Stored data:

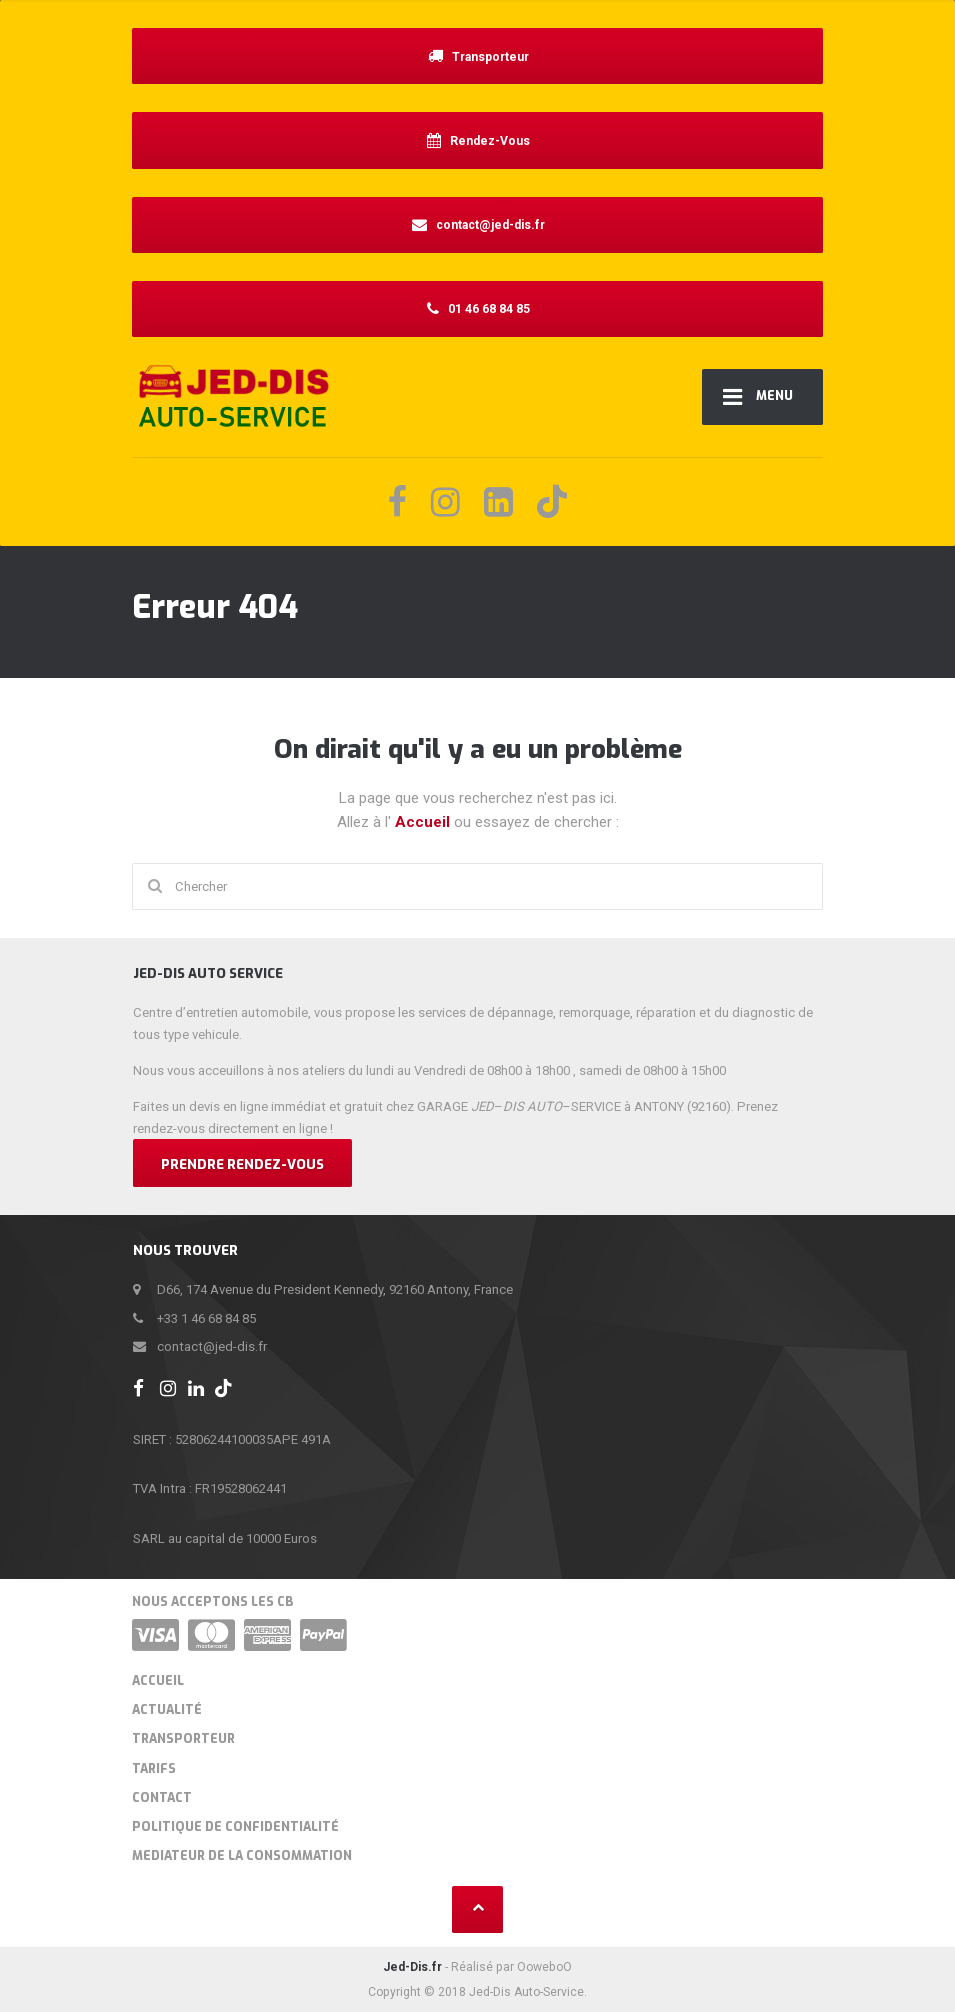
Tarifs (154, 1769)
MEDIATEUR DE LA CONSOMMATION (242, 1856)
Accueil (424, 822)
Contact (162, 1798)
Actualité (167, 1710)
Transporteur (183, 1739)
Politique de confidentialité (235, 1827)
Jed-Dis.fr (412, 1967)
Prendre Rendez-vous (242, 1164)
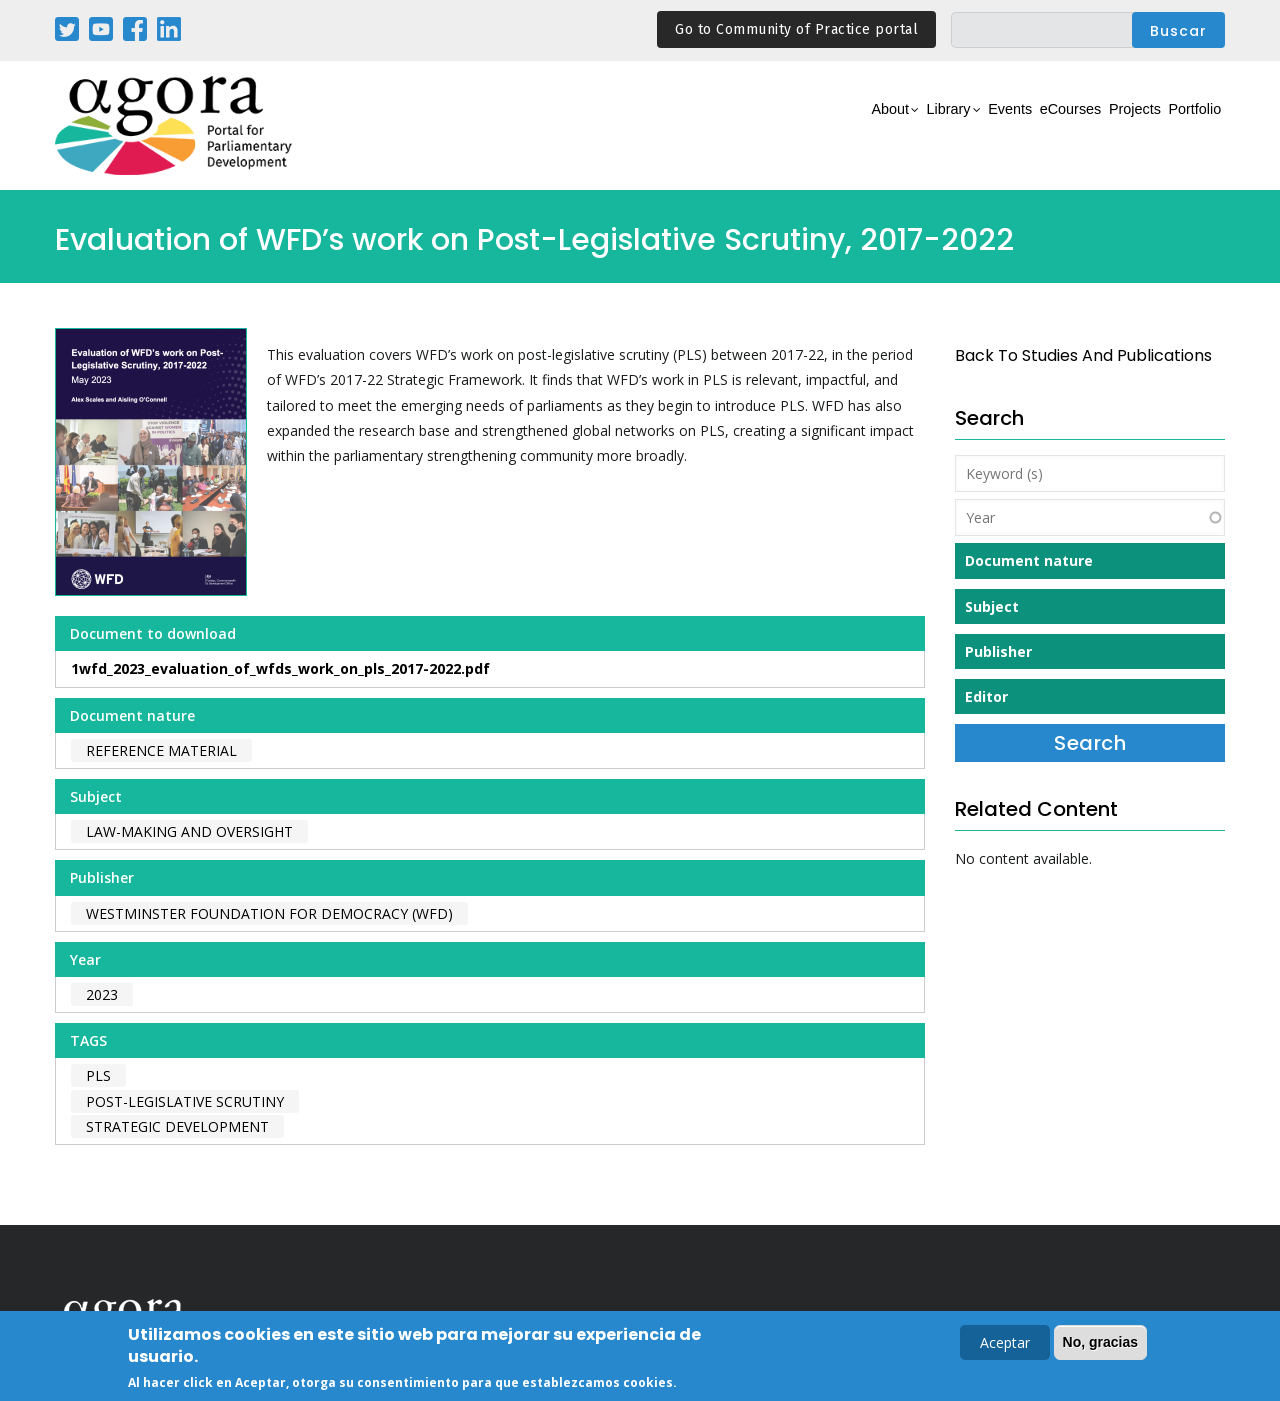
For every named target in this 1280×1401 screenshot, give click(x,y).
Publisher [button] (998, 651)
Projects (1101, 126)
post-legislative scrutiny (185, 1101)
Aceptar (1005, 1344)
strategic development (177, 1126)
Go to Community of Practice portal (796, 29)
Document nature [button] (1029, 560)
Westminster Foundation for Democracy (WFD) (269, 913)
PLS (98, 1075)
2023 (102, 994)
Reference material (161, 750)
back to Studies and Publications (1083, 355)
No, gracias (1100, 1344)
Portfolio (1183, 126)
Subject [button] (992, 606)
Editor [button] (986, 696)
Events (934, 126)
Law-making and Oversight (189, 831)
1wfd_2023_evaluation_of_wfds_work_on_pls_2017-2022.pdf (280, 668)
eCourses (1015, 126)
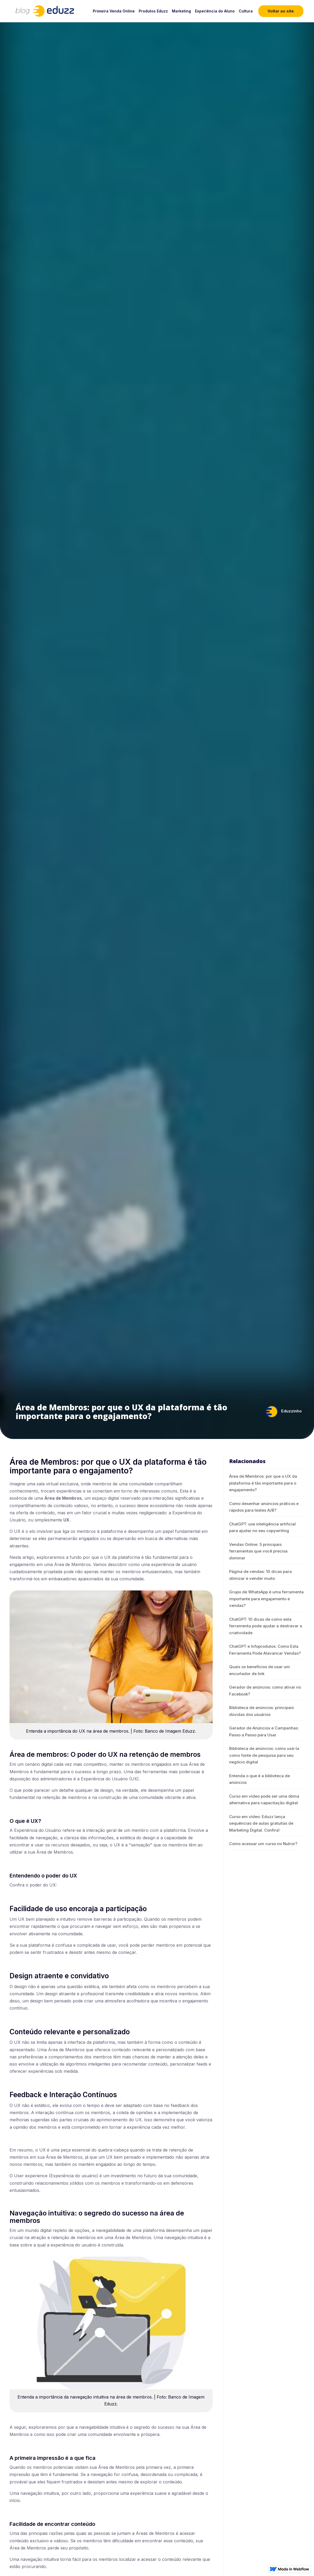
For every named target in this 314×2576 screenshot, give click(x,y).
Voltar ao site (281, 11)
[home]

ACTION ITEM — Wherever the word "every" appears in a line of the data, copy that line.

RESULT BELOW —
For every named target in this 1280×1401 screenshot, give click(x,y).
For every named target in this 314×2576 screenshot, give click(x,y).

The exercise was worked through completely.